Both Education Law §3209 and §100.2(x) of the Commissioner’s regulations conform to the definition of “homeless children and youths” in McKinney-Vento.

In an appeal to the Commissioner, a petitioner has the burden of demonstrating a clear legal right to the relief requested and the burden of establishing the facts upon which petitioner seeks relief (8 NYCRR §275.10; Appeal of Aversa, 48 Ed Dept Rep 523, Decision No. 15,936; Appeal of Hansen, 48 id. 354, Decision No. 15,884; Appeal of P.M., 48 id. 348, Decision No. 15,882).

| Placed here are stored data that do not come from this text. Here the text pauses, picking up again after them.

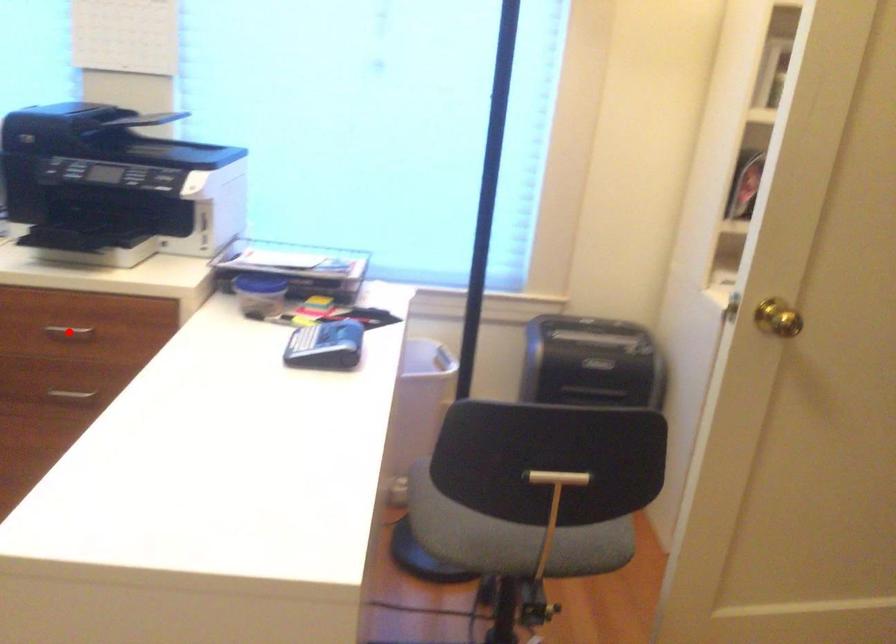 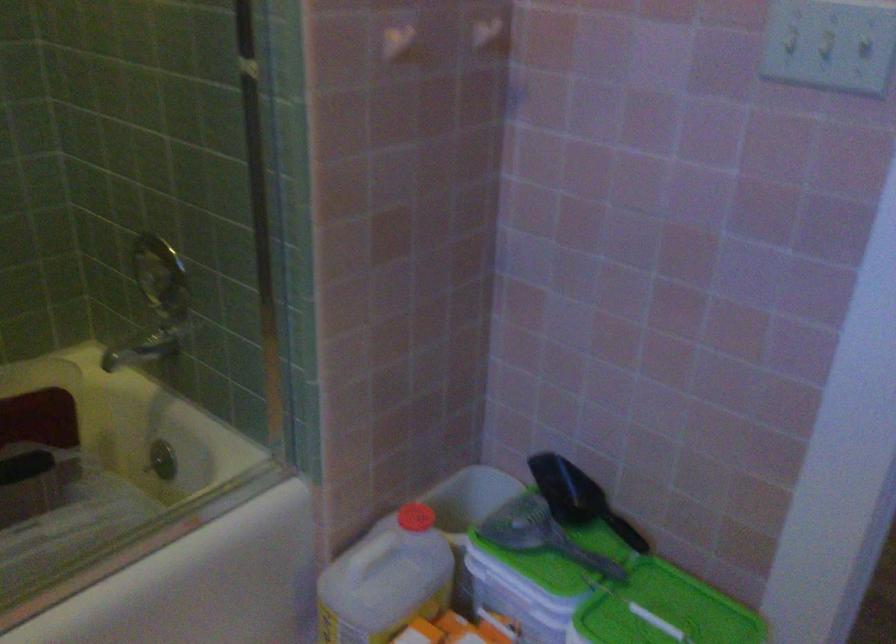 Question: I am providing you with two images of the same scene from different viewpoints. A red point is marked on the first image. Can you still see the location of the red point in image 2?

Choices:
 (A) Yes
 (B) No

Answer: (B) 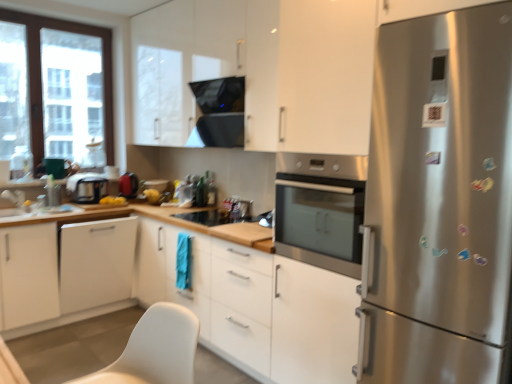 Question: In the image, is black glass exhaust hood at upper center positioned in front of or behind clear glass window at left?

Choices:
 (A) behind
 (B) front

Answer: (B)

Question: Is black glass exhaust hood at upper center spatially inside clear glass window at left, or outside of it?

Choices:
 (A) outside
 (B) inside

Answer: (A)

Question: Estimate the real-world distances between objects in this image. Which object is farther from the white glossy sink at lower left?

Choices:
 (A) stainless steel refrigerator at right
 (B) white matte cabinet at lower left, marked as the 2th cabinetry in a bottom-to-top arrangement
 (C) white matte cabinet at center, the first cabinetry ordered from the bottom
 (D) matte black kettle at left, the first appliance viewed from the right
 (E) white plastic table at lower left

Answer: (A)

Question: Based on their relative distances, which object is nearer to the matte black toaster at left, which is the second appliance from right to left?

Choices:
 (A) stainless steel refrigerator at right
 (B) clear glass window at left
 (C) white matte cabinet at lower left, acting as the third cabinetry starting from the top
 (D) black glass exhaust hood at upper center
 (E) white glossy cabinet at upper center, which ranks as the 1th cabinetry in top-to-bottom order

Answer: (C)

Based on the record before me, I find that petitioner’s children do not meet the definition of homeless children under Education Law §3209.  The record indicates that petitioner and her children lived in a temporary and inadequate residence outside the district from approximately July 2015 to March 2016, at which time petitioner entered into a lease for housing outside the district.  The parties do not dispute that petitioner and her children were previously homeless but now live in a residence outside the district.  Indeed, despite her prayer for relief, petitioner indicates in her petition that the family is no longer homeless and cites, as the basis for the homeless designation and transportation request herein, the fact that the children were “recently homeless.”  Petitioner does not assert that the new residence is temporary or inadequate and there is no evidence in the record to support such a claim (see Appeal of T.J.G. and D.G., 54 Ed Dept Rep, Decision No. 16,652; Appeal of S.T., 53 id., Decision No. 16,619). 

Based upon the record before me, I cannot conclude that petitioner and her children lack a fixed, regular and adequate nighttime residence or that they are living in the kind of shelter or other accommodations set forth in Education Law §3209(1)(a).  Accordingly, I cannot find that respondent’s determination that petitioner and her children are no longer homeless and are not entitled to transportation is arbitrary or capricious.

Although the appeal must be dismissed for the reasons described above, I note that petitioner has the right to reapply for admission on behalf of her children at any time should circumstances change and to submit any documentary evidence for respondent’s consideration.




[1] Respondent has also indicated that it will also permit L.C. and C.C., who apparently will be seniors, to attend its schools for the 2016-2017 school year, but without district transportation.